--- YOUR TASK ---
Go through the listing below and write out exactly the lines from the one that mentions "This screenshot has" through the one that mentions "What are the", minus the pictures.

--- GIVEN DATA ---

Segment Open

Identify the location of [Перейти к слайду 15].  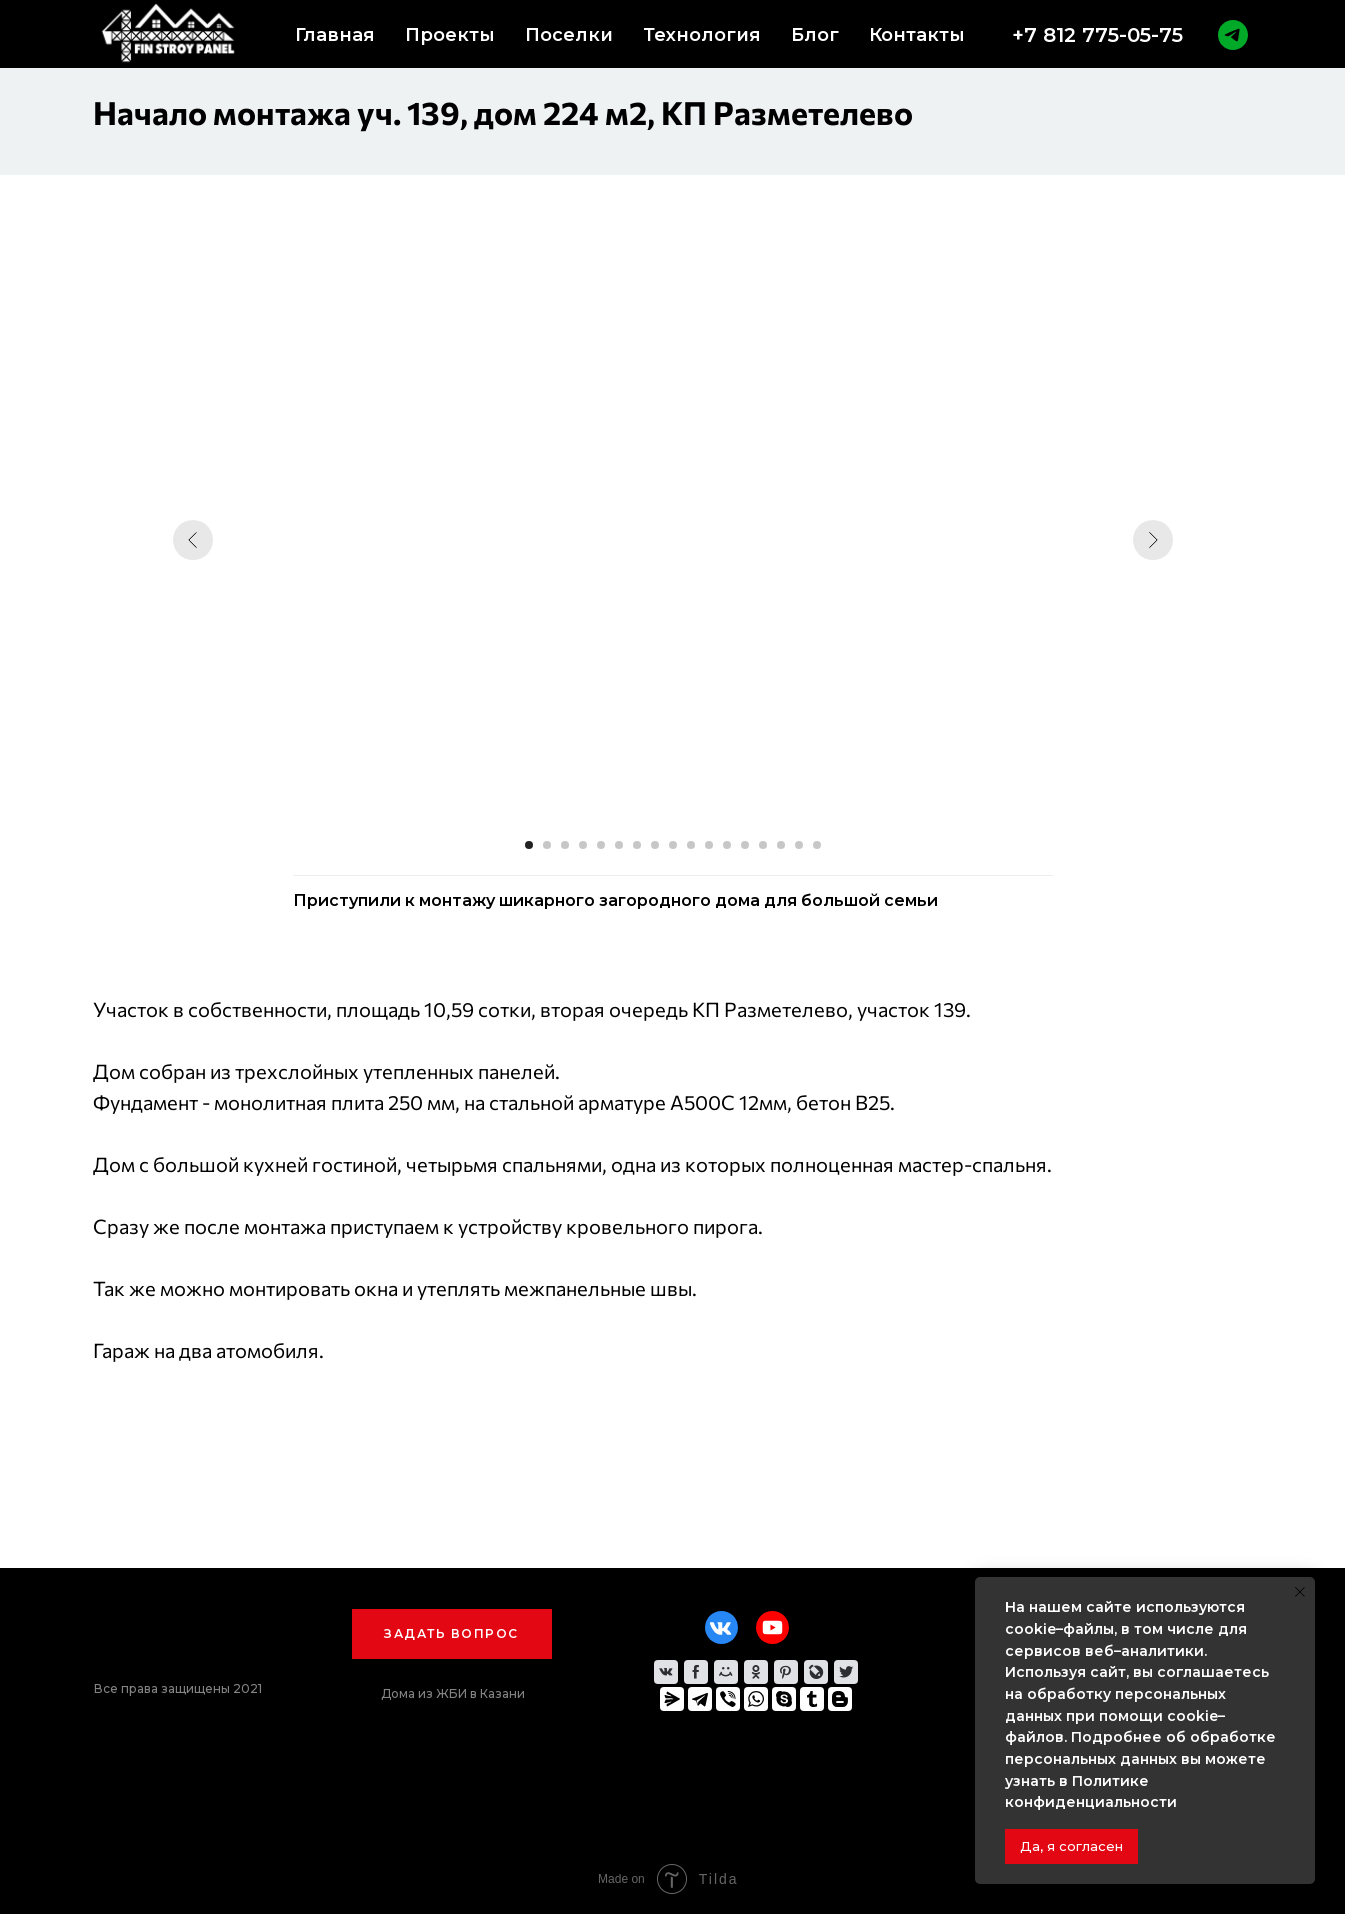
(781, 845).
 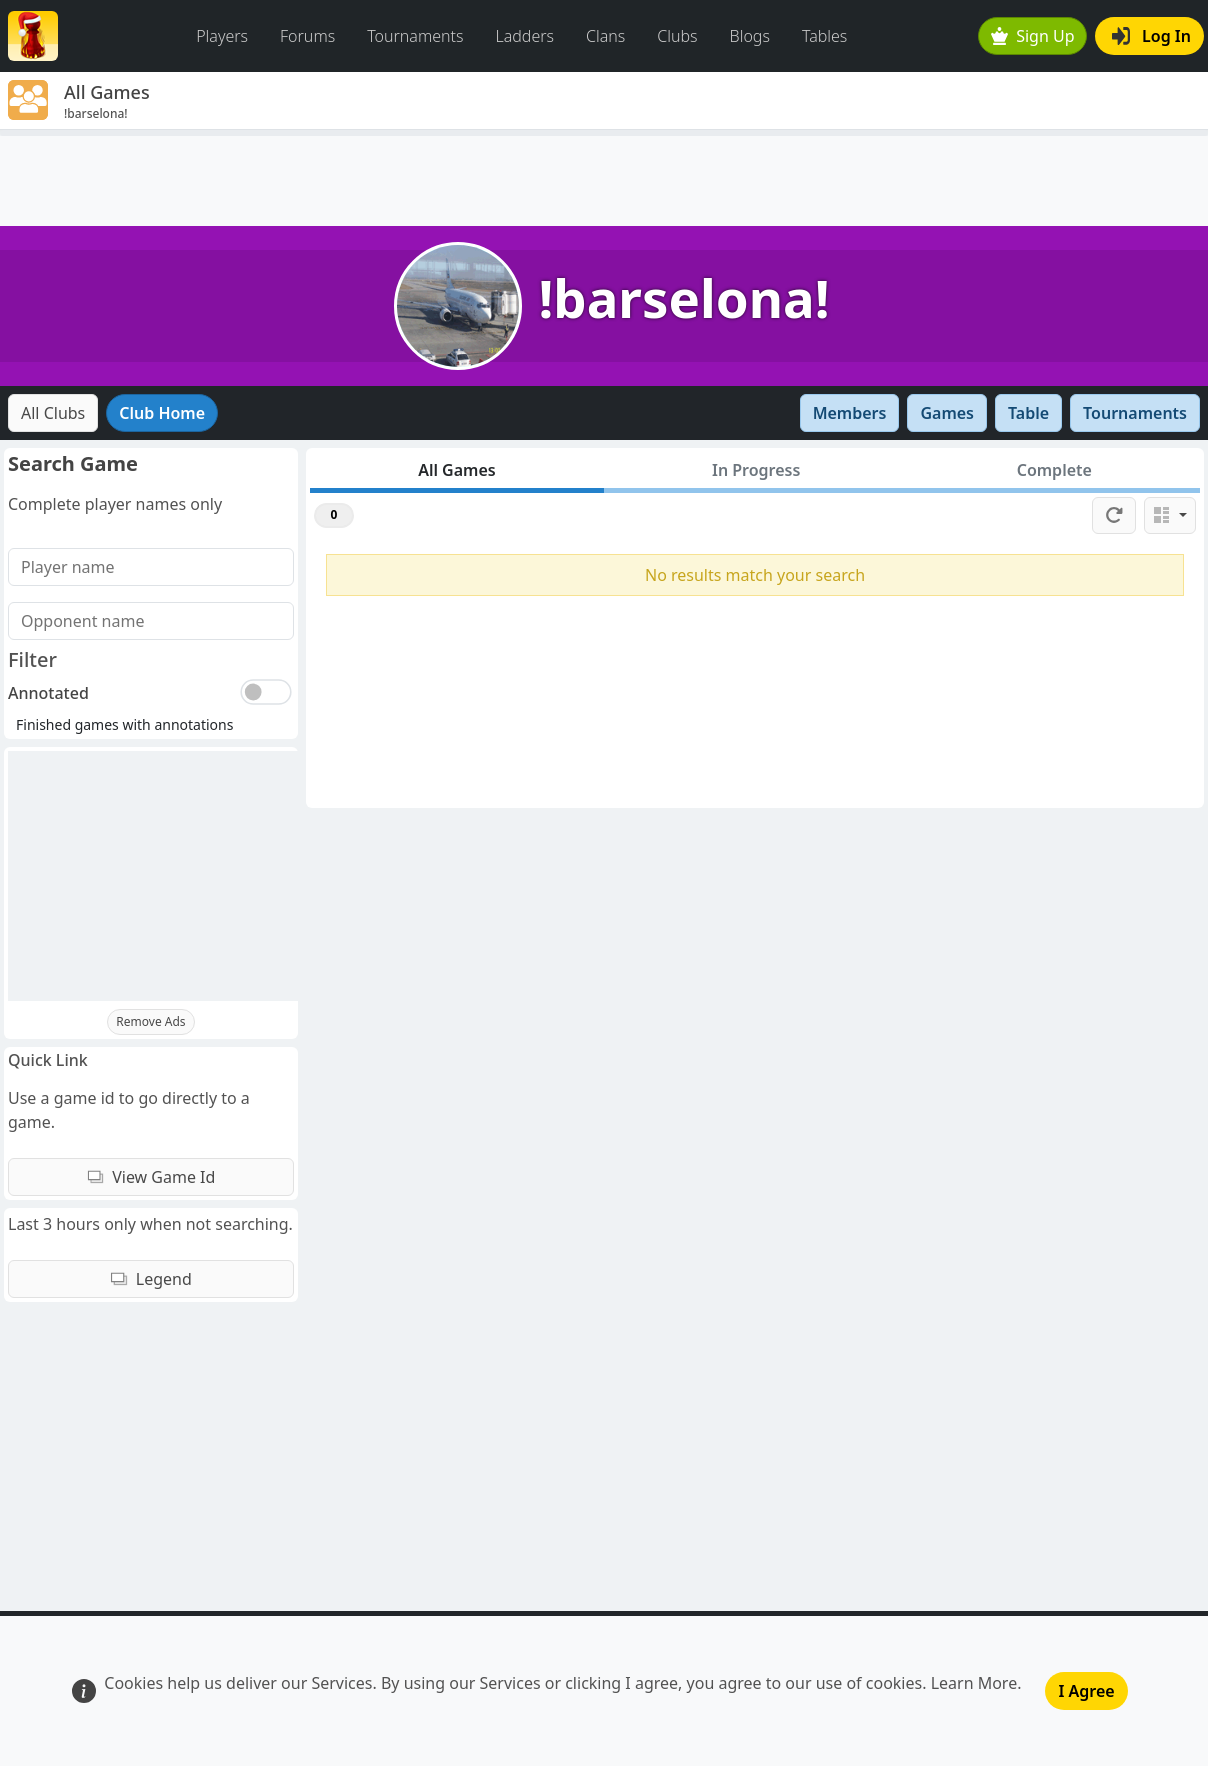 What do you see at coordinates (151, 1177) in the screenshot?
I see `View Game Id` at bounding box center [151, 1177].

Segment Closed
Segment Open

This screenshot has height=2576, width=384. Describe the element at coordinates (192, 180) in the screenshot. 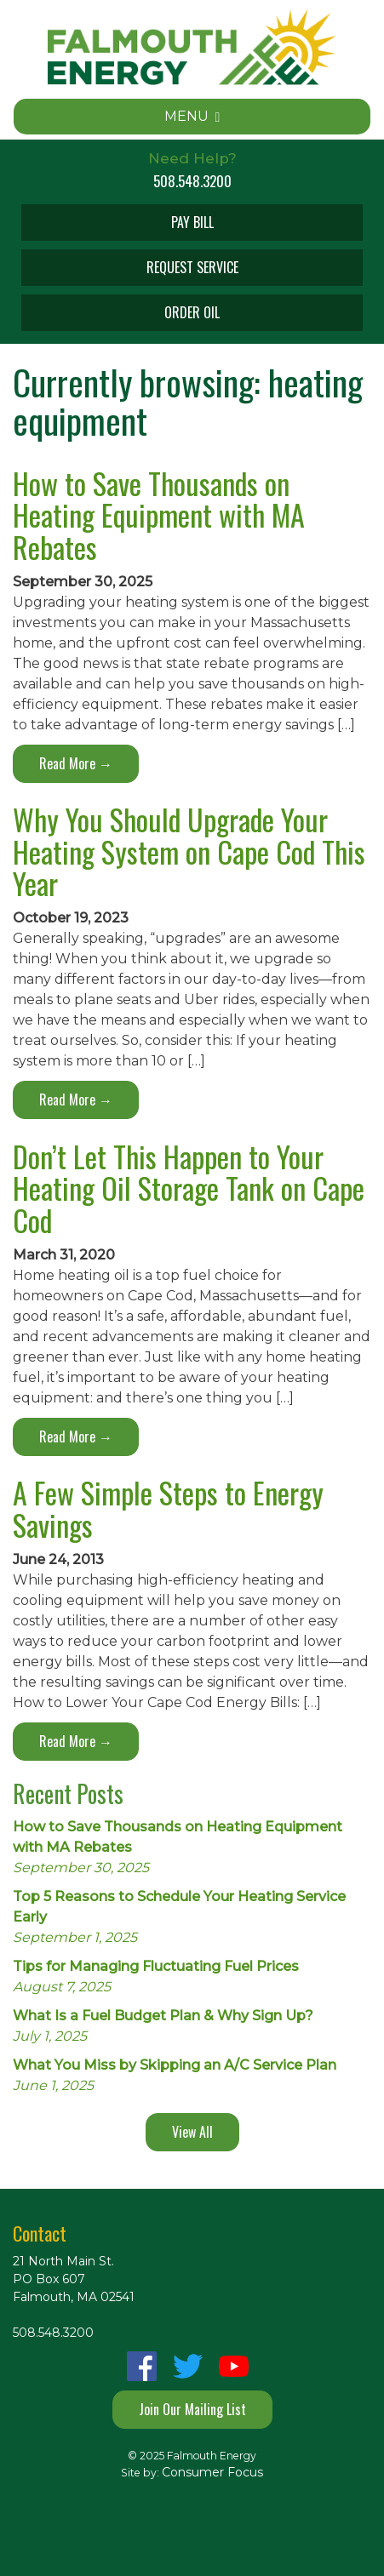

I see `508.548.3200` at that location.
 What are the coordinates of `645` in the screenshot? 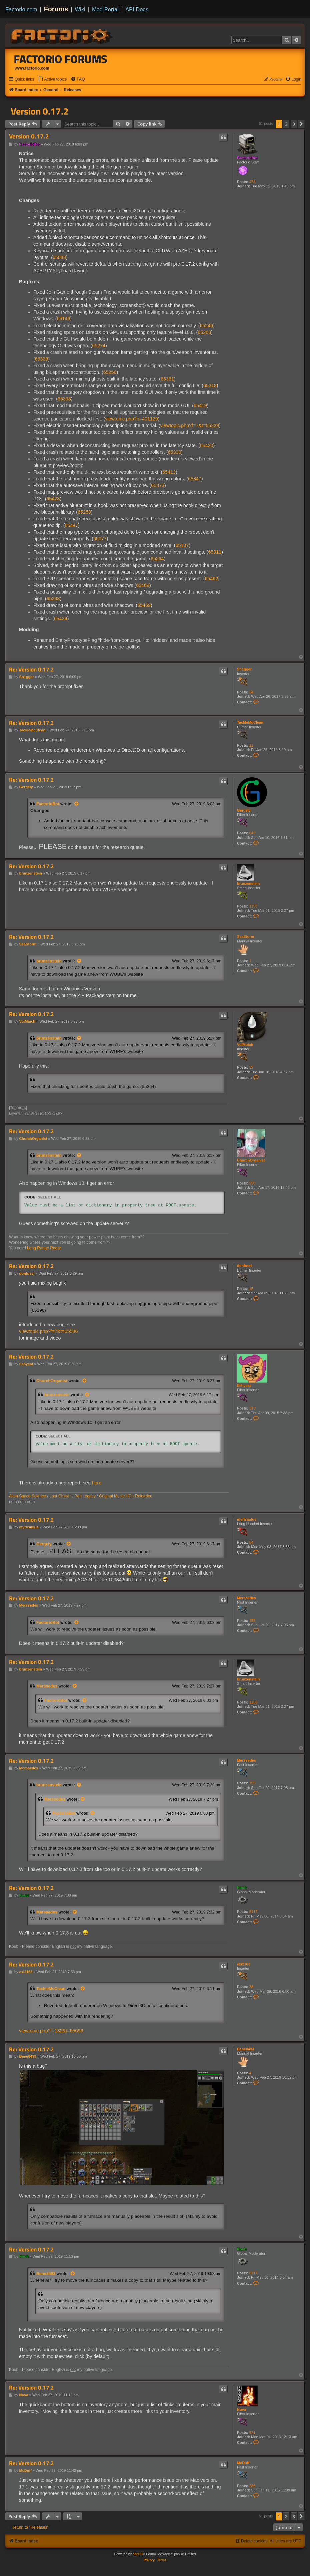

Segment Closed

--- SOLUTION TO THE EXERCISE ---
This screenshot has height=2576, width=384. Describe the element at coordinates (192, 180) in the screenshot. 

I see `508.548.3200` at that location.
 What are the coordinates of `645` in the screenshot? 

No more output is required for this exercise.